## Data in this exercise:
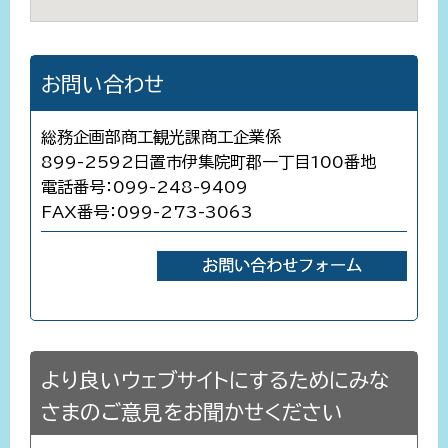
お問い合わせ
総務企画部商工観光課商工企業係
899-2592日置市伊集院町郡一丁目100番地
電話番号：099-248-9409
FAX番号：099-273-3063
より良いウェブサイトにするためにみな
さまのご意見をお聞かせください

## What is being asked:
Retype each line of the records exactly as it reads; no pictures belong in the copy.

## Finished task:
お問い合わせ
総務企画部商工観光課商工企業係
899-2592日置市伊集院町郡一丁目100番地
電話番号：099-248-9409
FAX番号：099-273-3063
より良いウェブサイトにするためにみな
さまのご意見をお聞かせください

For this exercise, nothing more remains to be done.